Those baby days, however, ended a full decade ago. Since then, your ability to shine and commit yourself to doing things your way — your very own way — has become the manner of your life. You’ve shaped stories around your heart, and used your creative skills to imagine a world into life: the world of your own being.
The thirds of growing up
It’s a funny thing, the way they divvy up the art of growing up. From 0 to 6, you’re a baby and then a small kid. From 6 to 12, you’re a small kid becoming a big kid. From 12 to 18, you’re a big kid becoming an adult. It’s always (and yeah, there’s another reference to 3 here) amazed me how the art of growing up is somehow delineated in thirds.
The thing my heart was not prepared for was how quickly two-thirds of it would zoom by. I don’t believe anyone really is ready for it, just as people aren’t ever truly ready for much of what life brings their way. We do, however, try our best to be prepared but, there are no books available in the library entitled: “How to Raise Your Child Who Was Born on June, Just After Midnight, in a Storm, And This Book is For You.”
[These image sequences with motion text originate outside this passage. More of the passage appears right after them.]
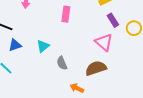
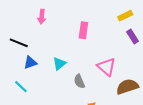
pink triangle: (104, 42) -> (106, 67), moved
brown semicircle: (96, 68) -> (127, 87), moved

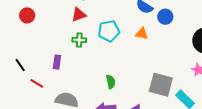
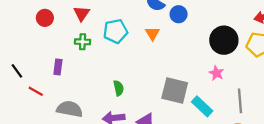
red circle: (27, 15) -> (45, 18), moved
red triangle: (79, 15) -> (82, 13), turned -35
orange triangle: (142, 34) -> (152, 34), turned 48

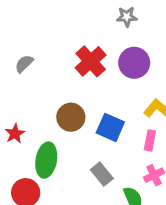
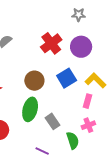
blue square: (110, 127) -> (67, 78), moved, turned 30
green ellipse: (46, 160) -> (30, 109), moved

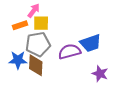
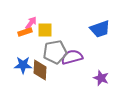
pink arrow: (34, 11) -> (31, 23), moved
blue trapezoid: (91, 43) -> (100, 29), moved
gray pentagon: (38, 44) -> (55, 52), moved

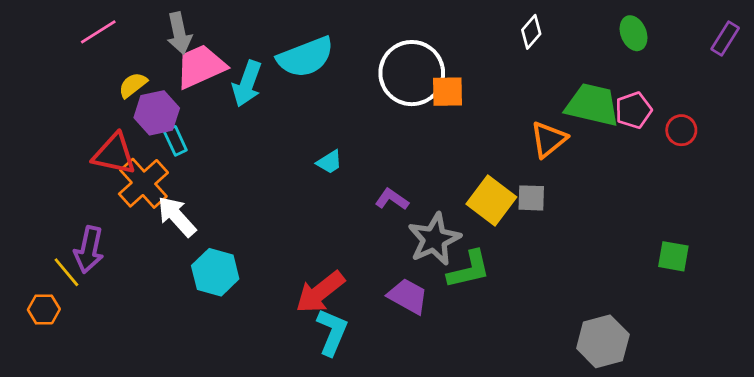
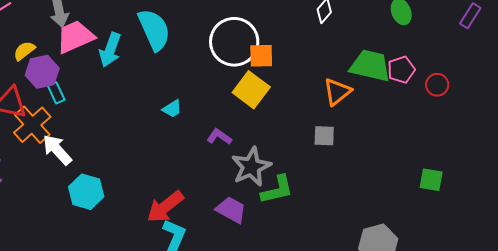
cyan semicircle: (305, 57) -> (154, 30), turned -93
yellow square: (491, 201) -> (251, 90), moved

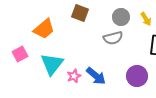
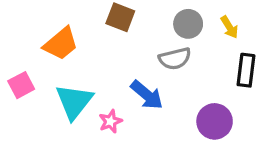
blue arrow: (96, 76) -> (147, 95), moved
I know, because I’ve checked.
Instead, you and I have written that book. Sometimes, especially in the early days, it was me who had to take the pen. Nowadays, more and more, the writing is a task I have relinquished to you. Sometimes, I do that happily. Other times, I know you have to wrestle the pen away from me. I’m sorry for that — it’s just that I’m never quite sure when I am supposed to let go, but I do know that — in this third of growing up, I must let go more than ever before. I feel like this third makes the approach taken in the preceding thirds almost irrelevant. During that time, I had to teach you how to handle this one. That, somehow, you will have learnt all the things you need for this part, from the first two-thirds.
I am not certain that I’ve been able to teach you everything, because I am human and a mother. If I’ve skipped a lesson, tell me. If I was determinedly giving us a Mental Health Day on the day I was supposed to be teaching you how to boil an egg, tell me. It’s in this third of growing up, that you and I will learn where I went skew in the first two-thirds. I want you to know that I’m listening, and I want you to know that I am okay with being wrong.
The House That We Built
You and I are both all too aware of my failings. This is something that I’m grateful for, and somehow comforted by. You know the exact way to ask the question, and I know the exact way you’re trying to avoid asking it, so I make you ask it anyway. Hah.
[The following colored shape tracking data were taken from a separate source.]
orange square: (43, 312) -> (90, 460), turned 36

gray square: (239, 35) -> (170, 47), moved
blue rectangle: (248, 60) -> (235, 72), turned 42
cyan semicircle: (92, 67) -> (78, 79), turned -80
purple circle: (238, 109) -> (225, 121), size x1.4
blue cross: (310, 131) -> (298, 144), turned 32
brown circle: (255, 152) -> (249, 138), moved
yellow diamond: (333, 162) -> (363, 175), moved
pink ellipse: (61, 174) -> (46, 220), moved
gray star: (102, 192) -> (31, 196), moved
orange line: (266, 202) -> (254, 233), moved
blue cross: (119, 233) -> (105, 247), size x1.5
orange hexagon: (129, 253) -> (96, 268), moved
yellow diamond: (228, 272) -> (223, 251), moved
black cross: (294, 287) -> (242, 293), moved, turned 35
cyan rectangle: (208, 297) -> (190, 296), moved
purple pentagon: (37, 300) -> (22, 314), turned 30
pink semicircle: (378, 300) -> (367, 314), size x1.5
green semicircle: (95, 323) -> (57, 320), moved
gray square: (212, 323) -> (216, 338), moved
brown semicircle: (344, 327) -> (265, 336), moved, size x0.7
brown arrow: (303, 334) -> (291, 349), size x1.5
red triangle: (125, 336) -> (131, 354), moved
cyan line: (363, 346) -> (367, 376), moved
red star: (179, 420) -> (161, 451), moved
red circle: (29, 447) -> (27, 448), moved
The parts of this team that work like cogs clicking over each other are often so funnily brought to life, that I can only giggle and look at you with a grin. The way we’ll mouth words to each other and know exactly what the other person is saying, even when the room is so noisy our heads might explode. The way we can’t say certain things without collapsing into giggles that nobody else understands. The way we refuse to reference certain people, and the way we’ll always reference certain elements of the world. There is this framework of understanding, of circumstance, and of reference, that builds like a wooden structure. I realise it’s still being constructed every day, but on occasion, I look back and up to it with pride. I hope you do too, especially because life has so often tried to tear it down, and we’ve never once let it topple. We remain a team.
There’s an element to your character and personality that I can directly link to both myself and your father: your determination. That obstinacy is something that will guide you towards all the success in your life, and the ever-present knowledge that you tried your best, whatever the circumstances. It is — for me (and I am sure for him) — hilarious, annoying, and comforting, that this character trait has played itself out so well within you. Hilarious and annoying, because I most often feel like I’m talking to myself, and comforting because I know that you can do anything you set your mind towards. I know, because you do not set your mind to things without purpose, without keen consideration, and without ensuring that you would be able to give of your best. Just remember that, most often, we know how your brain ticks, because it ticks like ours do. I will admit that your ability to come up with a counter-argument for something is all your dad — he’s the very lateral thinker, while I am more of a checkbox type. Very often, your ability to be empathetic comes from your dad, not me. Remember how I said I know I have failings? That’s one of them, but lucky for you, what you inherited from your dad has prevented you from picking up my flaw in that department.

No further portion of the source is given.